▶ **About this task**
Only the lines holding "title" are wanted. Copy every one from the records below.
- Opening Delimiter -
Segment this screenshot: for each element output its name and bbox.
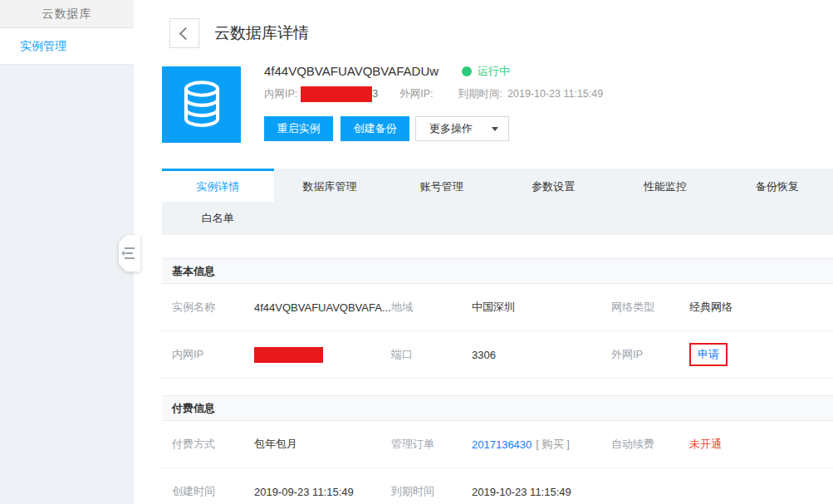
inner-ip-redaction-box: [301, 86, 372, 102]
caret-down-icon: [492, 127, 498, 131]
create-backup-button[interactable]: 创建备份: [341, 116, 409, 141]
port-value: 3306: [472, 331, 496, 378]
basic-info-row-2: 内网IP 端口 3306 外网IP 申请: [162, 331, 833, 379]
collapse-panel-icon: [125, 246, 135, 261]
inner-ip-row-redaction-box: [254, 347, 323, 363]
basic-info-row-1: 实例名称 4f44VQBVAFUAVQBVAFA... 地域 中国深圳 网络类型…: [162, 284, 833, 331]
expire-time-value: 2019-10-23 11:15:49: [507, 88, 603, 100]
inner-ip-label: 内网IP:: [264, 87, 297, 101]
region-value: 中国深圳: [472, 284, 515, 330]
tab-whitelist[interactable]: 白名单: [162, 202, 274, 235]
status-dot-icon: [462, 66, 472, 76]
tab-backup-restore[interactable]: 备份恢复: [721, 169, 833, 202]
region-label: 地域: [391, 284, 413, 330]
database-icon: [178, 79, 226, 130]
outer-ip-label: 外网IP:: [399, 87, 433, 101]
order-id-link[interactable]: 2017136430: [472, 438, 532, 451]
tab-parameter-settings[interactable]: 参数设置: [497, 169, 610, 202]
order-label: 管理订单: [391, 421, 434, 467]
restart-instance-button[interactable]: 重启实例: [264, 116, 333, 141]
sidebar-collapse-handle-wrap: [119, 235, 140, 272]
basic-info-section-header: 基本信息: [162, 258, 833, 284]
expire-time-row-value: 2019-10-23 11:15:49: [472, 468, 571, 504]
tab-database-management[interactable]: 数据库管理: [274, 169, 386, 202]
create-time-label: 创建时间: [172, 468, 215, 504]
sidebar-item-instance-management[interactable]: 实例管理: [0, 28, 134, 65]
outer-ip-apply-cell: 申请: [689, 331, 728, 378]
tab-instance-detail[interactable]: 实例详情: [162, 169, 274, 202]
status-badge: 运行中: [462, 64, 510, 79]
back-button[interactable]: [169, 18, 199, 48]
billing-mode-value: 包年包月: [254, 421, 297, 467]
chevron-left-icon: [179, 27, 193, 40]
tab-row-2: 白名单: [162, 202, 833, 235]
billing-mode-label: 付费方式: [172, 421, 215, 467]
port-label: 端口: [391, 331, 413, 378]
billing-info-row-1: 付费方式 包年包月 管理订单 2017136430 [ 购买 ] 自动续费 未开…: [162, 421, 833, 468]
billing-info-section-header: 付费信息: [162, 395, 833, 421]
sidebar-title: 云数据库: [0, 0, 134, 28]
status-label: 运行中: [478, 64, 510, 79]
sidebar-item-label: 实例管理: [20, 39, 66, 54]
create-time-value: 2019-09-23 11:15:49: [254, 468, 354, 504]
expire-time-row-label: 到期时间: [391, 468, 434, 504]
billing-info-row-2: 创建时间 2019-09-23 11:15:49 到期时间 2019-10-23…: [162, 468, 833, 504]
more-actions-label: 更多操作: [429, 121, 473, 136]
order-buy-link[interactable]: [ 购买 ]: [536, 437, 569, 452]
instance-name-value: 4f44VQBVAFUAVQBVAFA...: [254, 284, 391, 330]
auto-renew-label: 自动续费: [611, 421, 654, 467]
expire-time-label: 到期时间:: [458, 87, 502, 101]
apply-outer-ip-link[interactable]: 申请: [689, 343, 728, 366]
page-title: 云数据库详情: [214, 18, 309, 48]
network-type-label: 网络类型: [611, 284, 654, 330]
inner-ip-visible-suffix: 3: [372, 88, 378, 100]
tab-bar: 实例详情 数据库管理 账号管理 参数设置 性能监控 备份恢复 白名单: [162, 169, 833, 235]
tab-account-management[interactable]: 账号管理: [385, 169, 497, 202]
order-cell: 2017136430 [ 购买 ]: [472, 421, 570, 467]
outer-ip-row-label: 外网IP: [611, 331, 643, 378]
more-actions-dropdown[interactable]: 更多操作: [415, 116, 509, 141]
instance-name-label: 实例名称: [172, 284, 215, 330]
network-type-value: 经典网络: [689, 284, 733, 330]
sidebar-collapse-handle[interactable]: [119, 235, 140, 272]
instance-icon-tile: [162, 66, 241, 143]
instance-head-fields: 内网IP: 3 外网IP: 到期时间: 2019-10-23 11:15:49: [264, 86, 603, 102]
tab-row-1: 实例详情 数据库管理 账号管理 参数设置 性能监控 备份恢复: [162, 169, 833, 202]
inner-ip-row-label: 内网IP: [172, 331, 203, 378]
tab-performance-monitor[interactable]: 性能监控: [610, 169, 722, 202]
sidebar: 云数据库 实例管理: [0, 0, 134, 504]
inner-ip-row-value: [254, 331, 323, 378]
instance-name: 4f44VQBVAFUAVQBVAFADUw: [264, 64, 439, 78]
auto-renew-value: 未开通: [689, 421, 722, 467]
- Closing Delimiter -
▶ **Exercise response**
sidebar-title: 云数据库: [0, 0, 134, 28]
page-title: 云数据库详情: [214, 18, 309, 48]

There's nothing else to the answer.